Retype the listing exactly; omit pictures.
===============
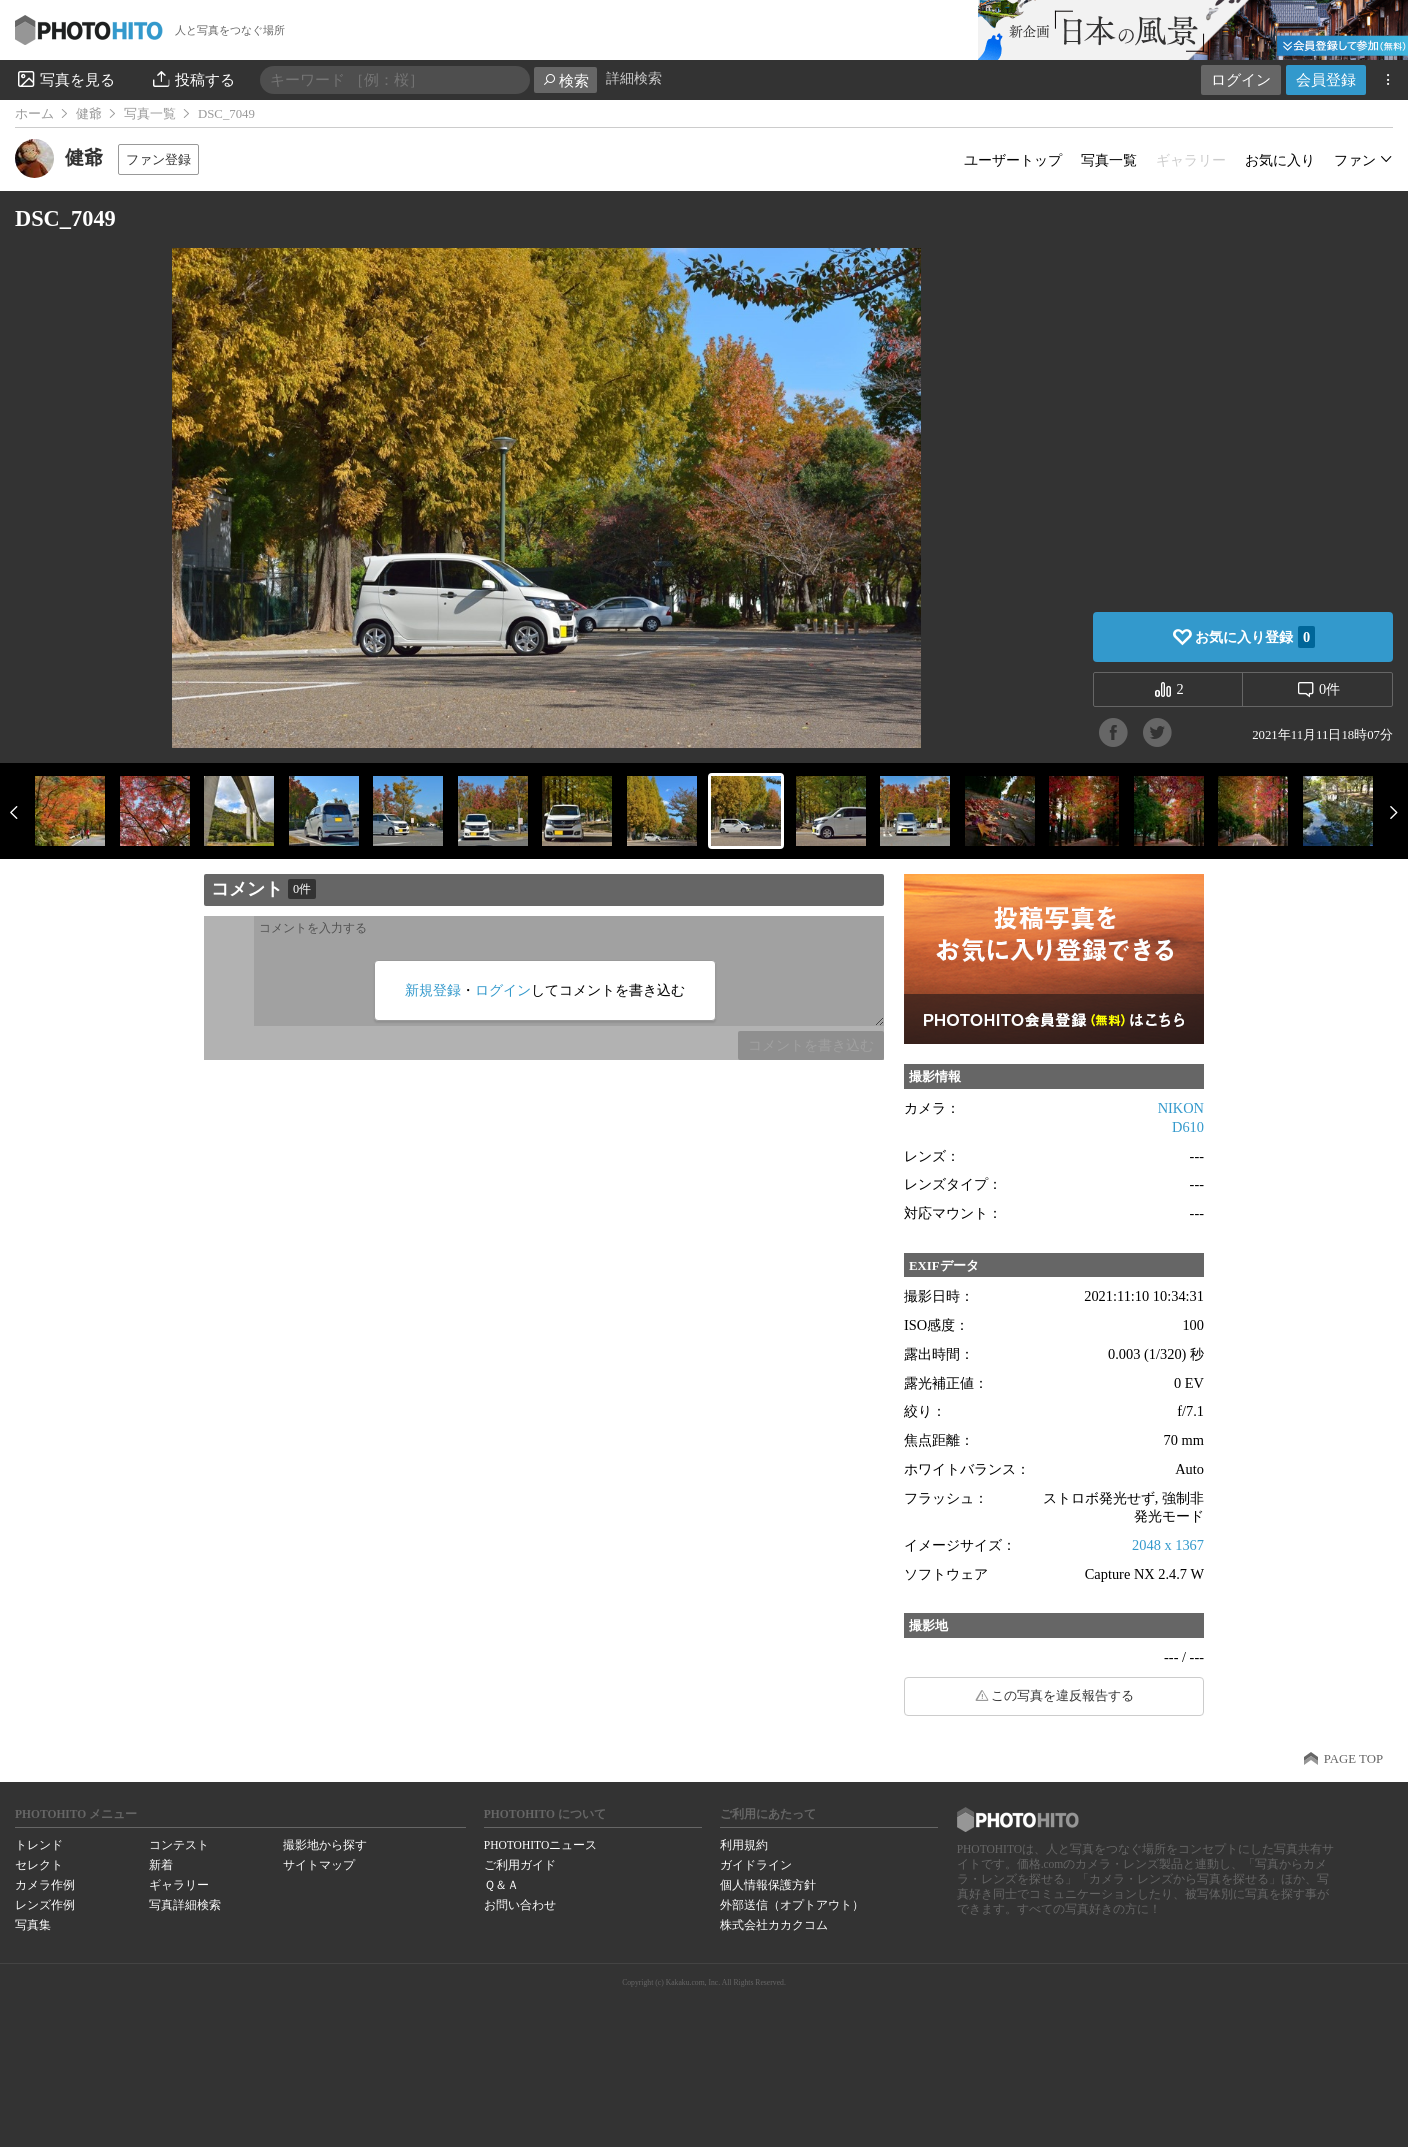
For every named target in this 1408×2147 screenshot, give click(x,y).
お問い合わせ (520, 1905)
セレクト (39, 1865)
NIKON (1181, 1108)
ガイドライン (756, 1865)
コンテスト (179, 1845)
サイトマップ (319, 1865)
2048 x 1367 (1168, 1545)
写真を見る (65, 79)
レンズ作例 (45, 1905)
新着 (161, 1865)
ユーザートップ (1013, 160)
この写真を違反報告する (1062, 1696)
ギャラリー (179, 1885)
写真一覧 (150, 114)
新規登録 (433, 990)
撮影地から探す (325, 1845)
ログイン (1241, 79)
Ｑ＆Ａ (501, 1885)
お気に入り (1280, 160)
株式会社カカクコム (774, 1925)
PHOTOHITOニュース (540, 1845)
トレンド (39, 1845)
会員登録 (1326, 79)
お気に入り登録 (1255, 637)
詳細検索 (634, 78)
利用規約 (744, 1845)
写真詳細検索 (185, 1905)
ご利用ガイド (520, 1865)
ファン (1355, 160)
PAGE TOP (1353, 1759)
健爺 (89, 114)
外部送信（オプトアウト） (792, 1905)
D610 (1188, 1127)
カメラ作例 (45, 1885)
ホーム (34, 114)
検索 (565, 80)
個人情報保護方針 (768, 1885)
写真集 (33, 1925)
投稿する (192, 79)
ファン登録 (158, 159)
===============
■ TASK ANSWER
For every named target in this 1408×2147 screenshot, give click(x,y).
お問い合わせ (520, 1905)
セレクト (39, 1865)
NIKON (1181, 1108)
ガイドライン (756, 1865)
コンテスト (179, 1845)
サイトマップ (319, 1865)
2048 x 1367 (1168, 1545)
写真を見る (65, 79)
レンズ作例 (45, 1905)
新着 (161, 1865)
ユーザートップ (1013, 160)
この写真を違反報告する (1062, 1696)
ギャラリー (179, 1885)
写真一覧 (150, 114)
新規登録 (433, 990)
撮影地から探す (325, 1845)
ログイン (1241, 79)
Ｑ＆Ａ (501, 1885)
お気に入り (1280, 160)
株式会社カカクコム (774, 1925)
PHOTOHITOニュース (540, 1845)
トレンド (39, 1845)
会員登録 (1326, 79)
お気に入り登録 (1255, 637)
詳細検索 (634, 78)
利用規約 (744, 1845)
写真詳細検索 (185, 1905)
ご利用ガイド (520, 1865)
ファン (1355, 160)
PAGE TOP (1353, 1759)
健爺 (89, 114)
外部送信（オプトアウト） (792, 1905)
D610 (1188, 1127)
カメラ作例 (45, 1885)
ホーム (34, 114)
検索 (565, 80)
個人情報保護方針 (768, 1885)
写真集 (33, 1925)
投稿する (192, 79)
ファン登録 (158, 159)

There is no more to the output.